[ABOUT THIS EXERCISE] Only the records, exactly as written, belong in the answer; pictures do not.

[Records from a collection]
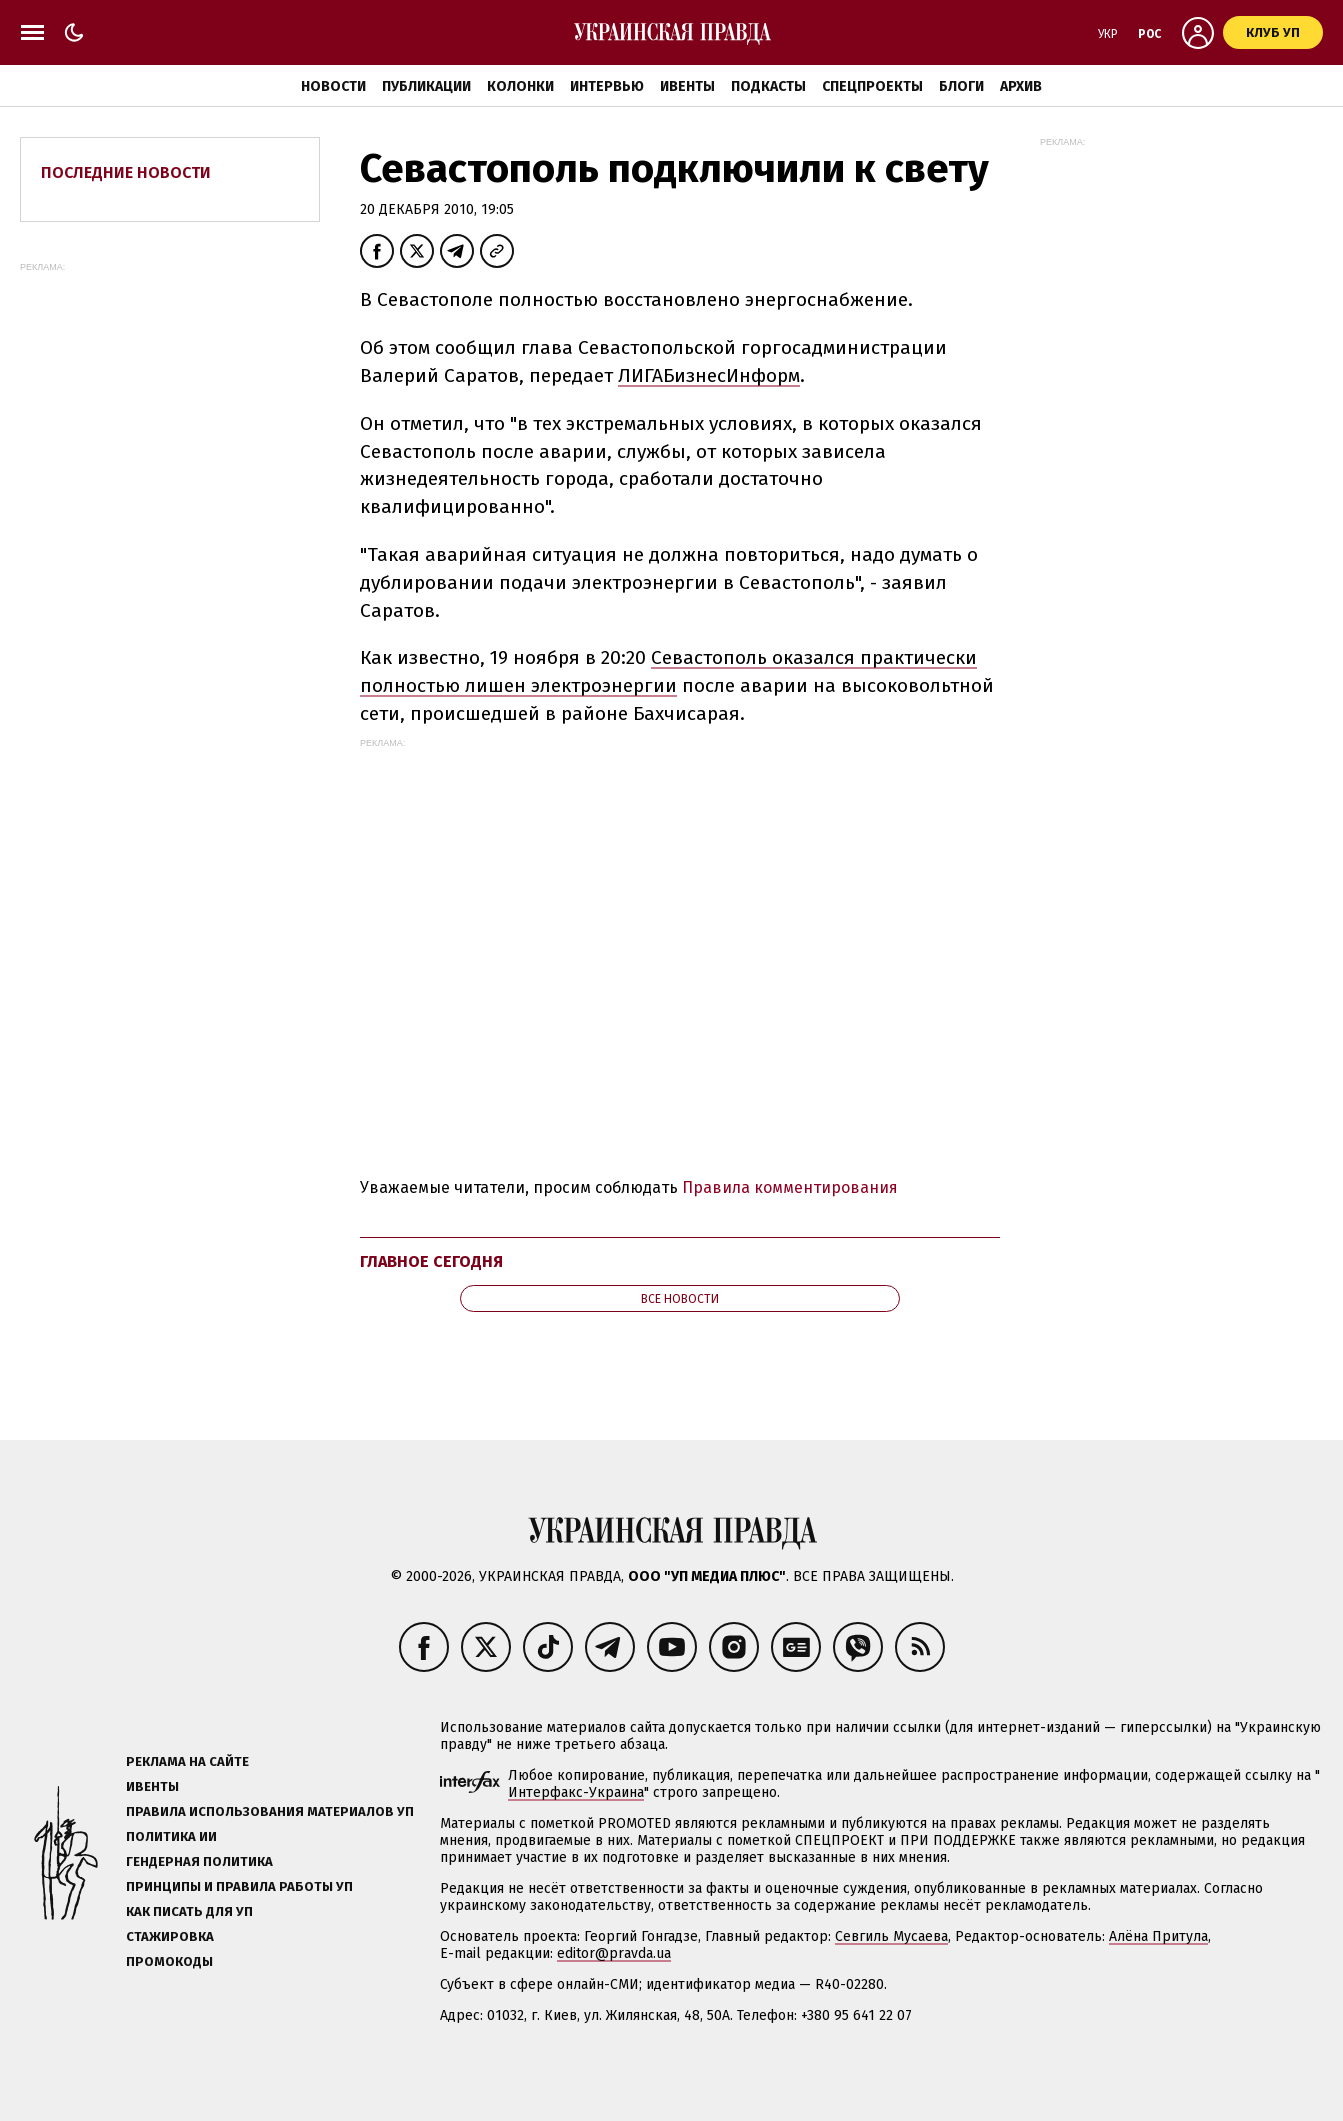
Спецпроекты (872, 86)
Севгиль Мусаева (891, 1936)
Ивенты (687, 86)
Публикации (426, 86)
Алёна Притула (1158, 1936)
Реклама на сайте (187, 1761)
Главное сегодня (431, 1261)
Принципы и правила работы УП (239, 1886)
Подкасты (768, 86)
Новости (333, 86)
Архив (1021, 86)
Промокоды (169, 1961)
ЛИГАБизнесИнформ (709, 375)
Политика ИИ (171, 1836)
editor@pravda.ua (614, 1953)
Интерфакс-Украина (576, 1792)
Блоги (961, 86)
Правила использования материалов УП (270, 1811)
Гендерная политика (199, 1861)
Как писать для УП (189, 1911)
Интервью (607, 86)
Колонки (520, 86)
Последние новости (126, 172)
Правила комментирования (790, 1187)
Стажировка (170, 1936)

[SOLUTION FOR THIS EXERCISE]
Спецпроекты (872, 86)
Севгиль Мусаева (891, 1936)
Ивенты (687, 86)
Публикации (426, 86)
Алёна Притула (1158, 1936)
Реклама на сайте (187, 1761)
Главное сегодня (431, 1261)
Принципы и правила работы УП (239, 1886)
Подкасты (768, 86)
Новости (333, 86)
Архив (1021, 86)
Промокоды (169, 1961)
ЛИГАБизнесИнформ (709, 375)
Политика ИИ (171, 1836)
editor@pravda.ua (614, 1953)
Интерфакс-Украина (576, 1792)
Блоги (961, 86)
Правила использования материалов УП (270, 1811)
Гендерная политика (199, 1861)
Как писать для УП (189, 1911)
Интервью (607, 86)
Колонки (520, 86)
Последние новости (126, 172)
Правила комментирования (790, 1187)
Стажировка (170, 1936)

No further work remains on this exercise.